Muzyka grała, dworzanie tańczyli, a sługi niemal biegały wokół stołów. Na talerzach pyszniły się różne mięsiwa, błyszczały bakalie i słodycze, a obok na stołach stały karafki wypełnione winem. Kolorowe stroje mieszały się w oczach, podobnie jak pląsający pośrodku sali w kole. Prócz dźwięków wszystkich możliwych instrumentów, komnatę wypełniały śmiechy i rozmowy coraz bardziej pijanych Węgrów. Przeplatały się one z szelestami sukien, stukotem ciżem, klaskaniem dłoni i ciągłym wznoszeniem toastów.

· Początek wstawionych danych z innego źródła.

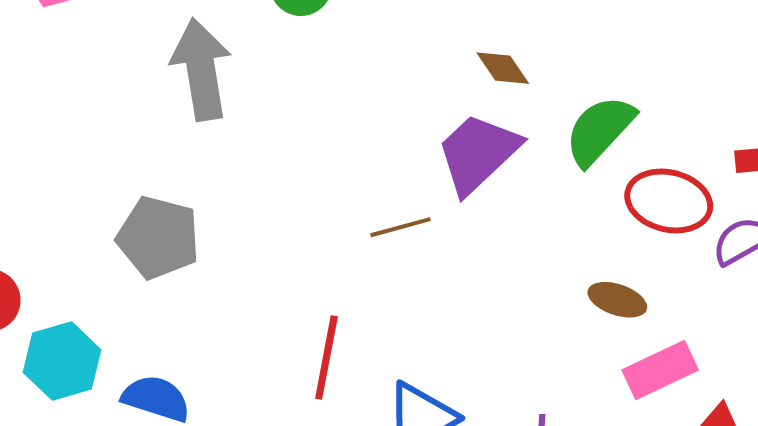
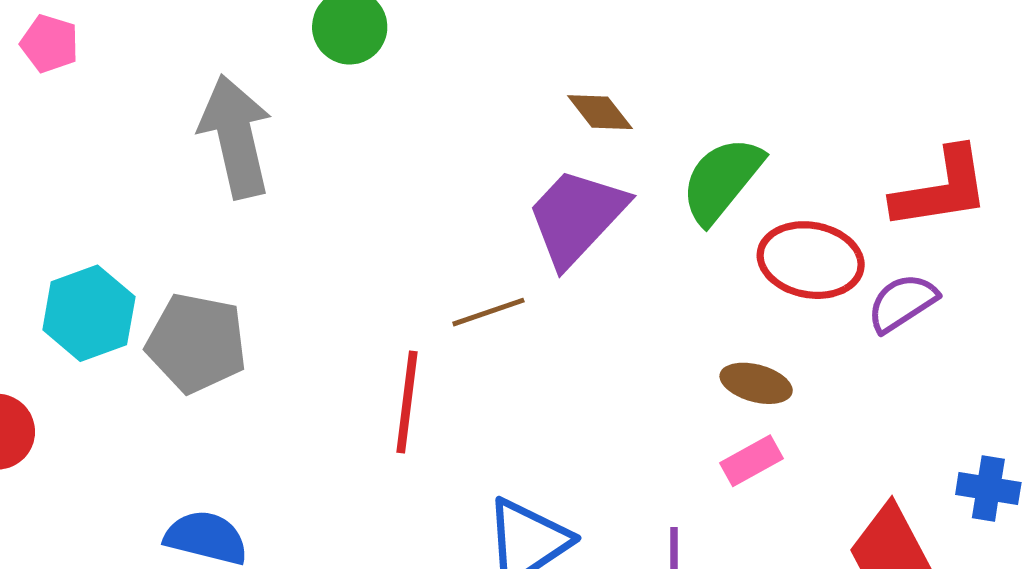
red line: (326, 358) -> (407, 402), moved
cyan hexagon: (62, 361) -> (89, 313), moved
pink rectangle: (660, 370) -> (751, 461), moved, size x0.7

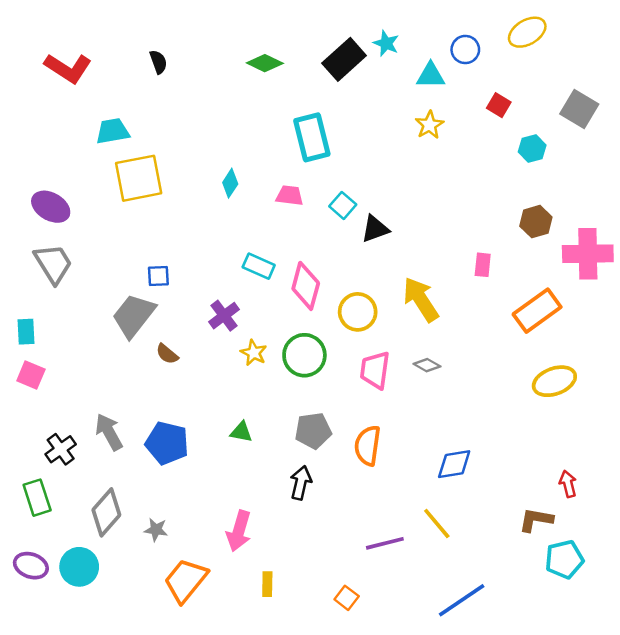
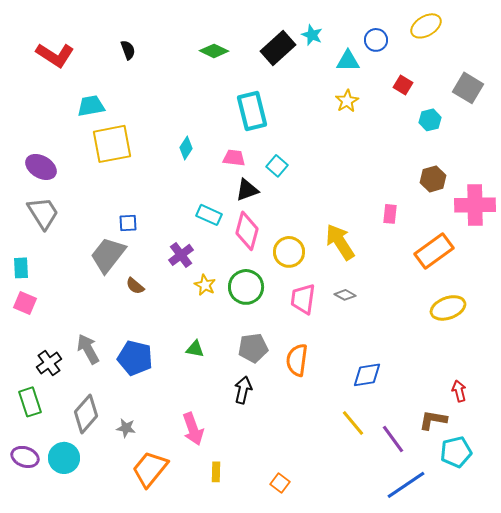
black triangle: (375, 229) -> (247, 190), moved
pink arrow: (239, 531) -> (193, 429), turned -36
purple line: (385, 543) -> (393, 439), moved, turned 68
blue line: (462, 600) -> (406, 485), moved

Maria zerknęła na Zygmunta, który również był odziany jak na karnawał. Maska podobnego kształtu co jej, wyszywana złotą nicią, wcześniej zakrywająca mu część twarzy, teraz leżała na stole z boku talerza. Monarcha mówił właśnie z rycerzem z Górnych Węgier, Jurajem Leustachem z Jelšavy², niegdyś należącym do wojsk królowej, który objął stanowisko palatyna po Lackfim. Podpity nieco Leustach śmiał się szczerze, kiedy król opowiadał jakąś anegdotkę o kimś z rodziny i sam odwdzięczał się tym samym. Mężczyźni żartowali w najlepsze, kiedy nagle można było usłyszeć przytłumione głosy zza drzwi.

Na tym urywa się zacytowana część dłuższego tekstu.